5. The heterogeneous parallelism-based low-power consumption edge intelligent chip kernel design method as set forth in claim 1, wherein the method comprises the following steps: in the step S4, the calculation tasks of the neural network are divided by adopting a dual arm+fpga heterogeneous parallel mode, the main calculation network is deployed at the FPGA end, the post-processing work is placed at the ARM end for processing, and the hardware description language is mapped to the digital circuit by means of Xilinx Vivado software; for data preparation and post-processing of the network and communication between ARM and FPGA, two application projects working in ARM core are constructed by means of Vitis IDE software. One ARM core is provided with a bare metal system, and the other ARM core is provided with a Linux system.

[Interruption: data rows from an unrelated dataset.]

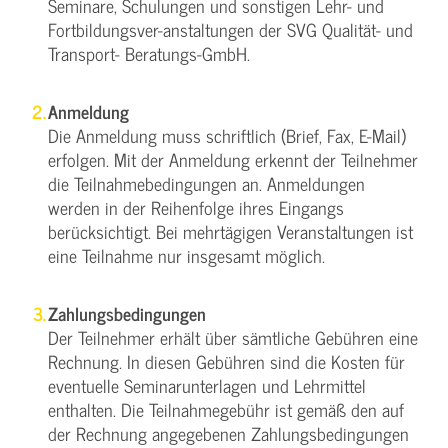
Seminare, Schulungen und sonstigen Lehr- und
Fortbildungsver-anstaltungen der SVG Qualität- und
Transport- Beratungs-GmbH.
Anmeldung
Die Anmeldung muss schriftlich (Brief, Fax, E-Mail)
erfolgen. Mit der Anmeldung erkennt der Teilnehmer
die Teilnahmebedingungen an. Anmeldungen
werden in der Reihenfolge ihres Eingangs
berücksichtigt. Bei mehrtägigen Veranstaltungen ist
eine Teilnahme nur insgesamt möglich.
Zahlungsbedingungen
Der Teilnehmer erhält über sämtliche Gebühren eine
Rechnung. In diesen Gebühren sind die Kosten für
eventuelle Seminarunterlagen und Lehrmittel
enthalten. Die Teilnahmegebühr ist gemäß den auf
der Rechnung angegebenen Zahlungsbedingungen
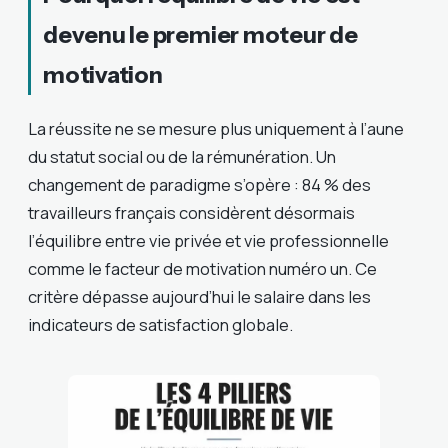
devenu le premier moteur de
motivation
La réussite ne se mesure plus uniquement à l’aune
du statut social ou de la rémunération. Un
changement de paradigme s’opère : 84 % des
travailleurs français considèrent désormais
l’équilibre entre vie privée et vie professionnelle
comme le facteur de motivation numéro un. Ce
critère dépasse aujourd’hui le salaire dans les
indicateurs de satisfaction globale.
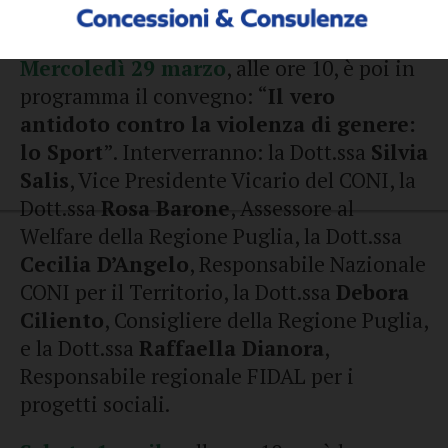
coinvolgerà le scuole primarie.
Mercoledì 29 marzo
, alle ore 10, è poi in
programma il convegno: “
Il vero
antidoto contro la violenza di genere:
lo Sport
”. Interverranno: la Dott.ssa
Silvia
Salis
, Vice Presidente Vicario del CONI, la
Dott.ssa
Rosa Barone
, Assessore al
Welfare della Regione Puglia, la Dott.ssa
Cecilia D’Angelo
, Responsabile Nazionale
CONI per il Territorio, la Dott.ssa
Debora
Ciliento
, Consigliere della Regione Puglia,
e la Dott.ssa
Raffaella Dianora
,
Responsabile regionale FIDAL per i
progetti sociali.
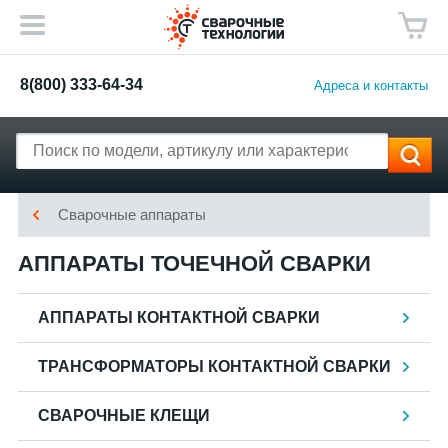
8(800) 333-64-34
Адреса и контакты
Сварочные аппараты
АППАРАТЫ ТОЧЕЧНОЙ СВАРКИ
АППАРАТЫ КОНТАКТНОЙ СВАРКИ
ТРАНСФОРМАТОРЫ КОНТАКТНОЙ СВАРКИ
СВАРОЧНЫЕ КЛЕЩИ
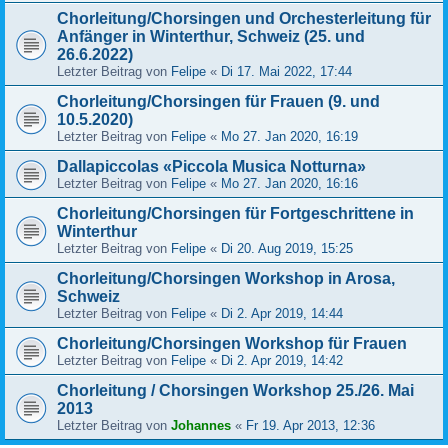
Chorleitung/Chorsingen und Orchesterleitung für
Anfänger in Winterthur, Schweiz (25. und
26.6.2022)
Letzter Beitrag von
Felipe
«
Di 17. Mai 2022, 17:44
Chorleitung/Chorsingen für Frauen (9. und
10.5.2020)
Letzter Beitrag von
Felipe
«
Mo 27. Jan 2020, 16:19
Dallapiccolas «Piccola Musica Notturna»
Letzter Beitrag von
Felipe
«
Mo 27. Jan 2020, 16:16
Chorleitung/Chorsingen für Fortgeschrittene in
Winterthur
Letzter Beitrag von
Felipe
«
Di 20. Aug 2019, 15:25
Chorleitung/Chorsingen Workshop in Arosa,
Schweiz
Letzter Beitrag von
Felipe
«
Di 2. Apr 2019, 14:44
Chorleitung/Chorsingen Workshop für Frauen
Letzter Beitrag von
Felipe
«
Di 2. Apr 2019, 14:42
Chorleitung / Chorsingen Workshop 25./26. Mai
2013
Letzter Beitrag von
Johannes
«
Fr 19. Apr 2013, 12:36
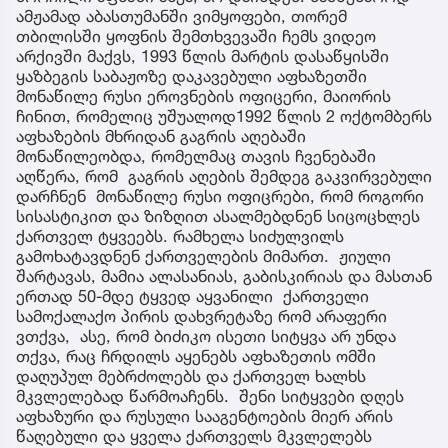
ამჟამად აბასთუმანში ვიმყოფები, თორემ
თბილისში ყოფნის შემთხვევაში ჩემს ვიდეო
არქივში მაქვს, 1993 წლის მარტის დასაწყისში
ყაზბეგის საბაჟოზე დაკავებული აფხაზეთში
მონაწილე რუსი ეროვნების ოფიცერი, მაიორის
ჩინით, რომელიც უშუალოდ1992 წლის 2 ოქტომბერს
აფხაზების მხრიდან გაგრის აღებაში
მონაწილეობდა, რომელმაც თავის ჩვენებაში
აღწერა, რომ გაგრის აღების შემდეგ გაკვირვებული
დარჩნენ მონაწილე რუსი ოფიცრები, რომ როგორი
სისასტიკით და ზიზღით ასალმებდნენ სიცოცხლეს
ქართველ ტყვეებს. რამხელა სიძულვილს
გამოხატავდნენ ქართველების მიმართ. ჟიული
შარტავას, მამია ალასანიას, გაბისკირიას და მასთან
ერთად 50-მდე ტყვედ აყვანილი ქართველი
სამოქალაქო პირის დახვრეტაზე რომ არაფერი
ვთქვა, ასე, რომ ბიძიკო ისეთი სიტყვა არ უნდა
თქვა, რაც ჩრდილს აყენებს აფხაზეთის ომში
დაღუპულ მებრძოლებს და ქართველ ხალხს
მკვლელებად წარმოაჩენს. შენი სიტყვები დღეს
აფხაზური და რუსული სააგენტოების მიერ არის
წაღებული და ყველა ქართველს მკვლელებს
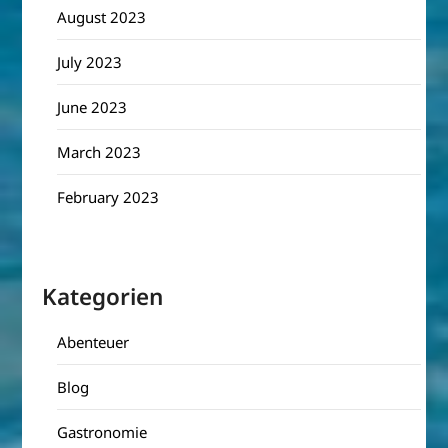
August 2023
July 2023
June 2023
March 2023
February 2023
Kategorien
Abenteuer
Blog
Gastronomie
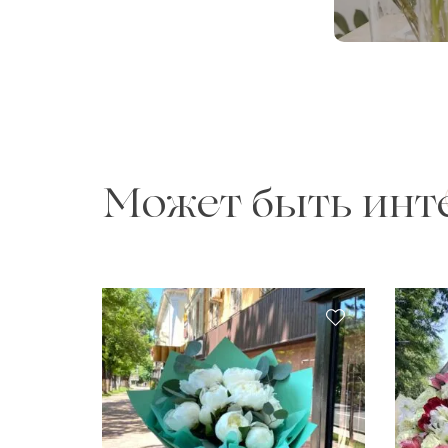
Может быть инт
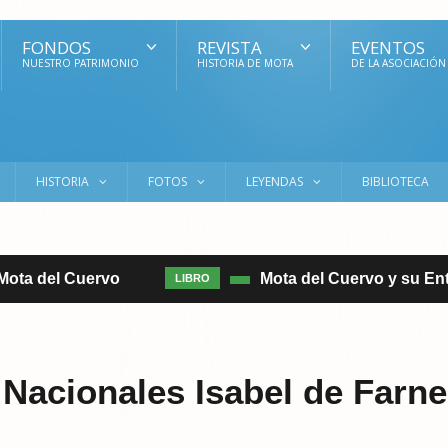
FONDOS
REVISTA
EVENTOS
NUESTRO PATRIMONIO
HISTORIA DE MOTA
DE LA ASOCIACIÓN
HISTORIA
FOTOS
LEYENDAS
BIBLIOTECA
ta del Cuervo
Mota del Cuervo y su Entorno.
LIBRO
Nacionales Isabel de Farne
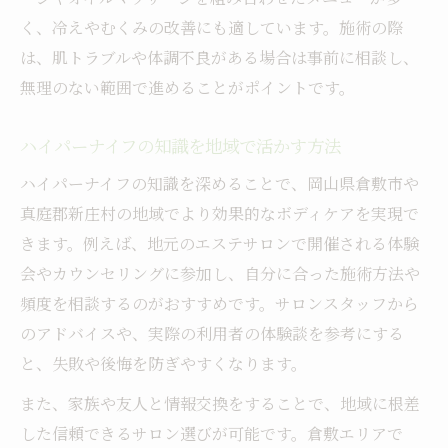
く、冷えやむくみの改善にも適しています。施術の際
は、肌トラブルや体調不良がある場合は事前に相談し、
無理のない範囲で進めることがポイントです。
ハイパーナイフの知識を地域で活かす方法
ハイパーナイフの知識を深めることで、岡山県倉敷市や
真庭郡新庄村の地域でより効果的なボディケアを実現で
きます。例えば、地元のエステサロンで開催される体験
会やカウンセリングに参加し、自分に合った施術方法や
頻度を相談するのがおすすめです。サロンスタッフから
のアドバイスや、実際の利用者の体験談を参考にする
と、失敗や後悔を防ぎやすくなります。
また、家族や友人と情報交換をすることで、地域に根差
した信頼できるサロン選びが可能です。倉敷エリアで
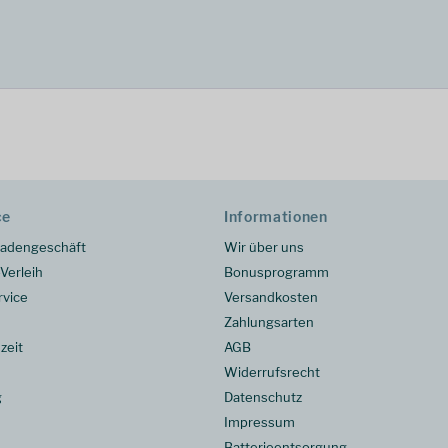
ce
Informationen
adengeschäft
Wir über uns
Verleih
Bonusprogramm
rvice
Versandkosten
Zahlungsarten
zeit
AGB
Widerrufsrecht
g
Datenschutz
Impressum
Batterieentsorgung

6. The heterogeneous parallelism-based low-power consumption edge intelligent chip kernel design method as set forth in claim 1, wherein the method comprises the following steps: in the step S5, a heterogeneous parallel target detection computing system pair is built for functional test. And (3) carrying out a chip function correctness test by loading relevant data of the COCO data set, wherein the model of the FPGA used in the test is XC7Z035-2FFG676. In the test process, the FPGA is responsible for the network reasoning process; the ARM core is responsible for preprocessing data, the ARM core carrying the Linux system starts accelerator calculation through the SD card, a detection result is printed after calculation is completed, and a direct current power supply is used for power consumption test.